Personal information
- Full name: Jürgen Henn
- Date of birth: 2 June 1987 (age 39)
- Place of birth: Viljandi, then part of Estonian SSR, Soviet Union
- Height: 1.85 m (6 ft 1 in)
- Position: Midfielder

Team information
- Current team: Estonia (manager)

Youth career
- Tulevik

Senior career*
- Years: Team / Apps / (Gls)
- 2004: Viljandi PT / 16 / (3)
- 2005: Elva / 32 / (3)
- 2006–2009: Tulevik II / 31 / (3)
- 2007–2008: Tulevik / 58 / (4)
- 2011: Flora II / 9 / (3)
- 2011: Flora / 2 / (0)
- 2012: Tulevik / 15 / (6)
- 2013–2014: HÜJK Emmaste / 7 / (1)

Managerial career
- 2012–2013: Flora III
- 2013–2018: Flora (assistant)
- 2014–2015: Flora II
- 2016: Estonia U21 (assistant)
- 2018–2023: Flora
- 2024–: Estonia

= Jürgen Henn =

Estonian football manager

Jürgen Henn (born 2 June 1987) is an Estonian professional football manager who is the current head coach of the Estonia national team.

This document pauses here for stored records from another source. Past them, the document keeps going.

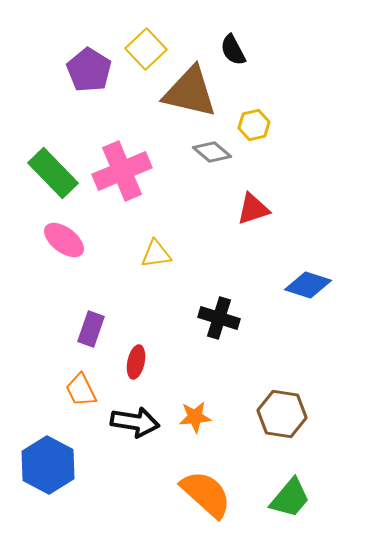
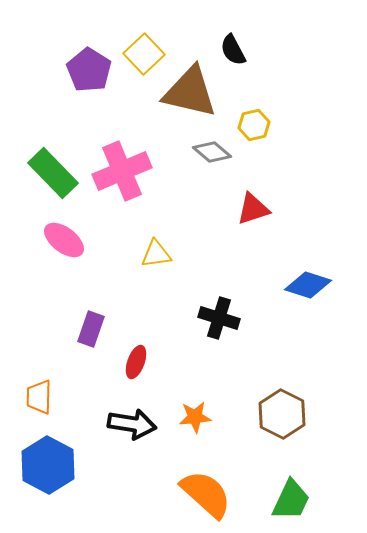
yellow square: moved 2 px left, 5 px down
red ellipse: rotated 8 degrees clockwise
orange trapezoid: moved 42 px left, 7 px down; rotated 27 degrees clockwise
brown hexagon: rotated 18 degrees clockwise
black arrow: moved 3 px left, 2 px down
green trapezoid: moved 1 px right, 2 px down; rotated 15 degrees counterclockwise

Henn previously managed FC Flora from 2018 until 2023 and is the longest serving manager in the club's history. In 2021, he led Flora to become the first Estonian club to advance into the group stages of a UEFA tournament, as Flora qualified for the 2021–22 UEFA Europa Conference League with notably only Estonian players in the team. With an additional four Meistriliiga titles, one Estonian Cup and two Estonian Supercups, Henn is the most successful head coach in Flora's history.

==Managerial career==

=== FC Flora ===
On 5 January 2018, Henn was appointed as the manager of Flora, having previously coached the club's reserve teams. He won the Meistriliiga in 2019 and 2020.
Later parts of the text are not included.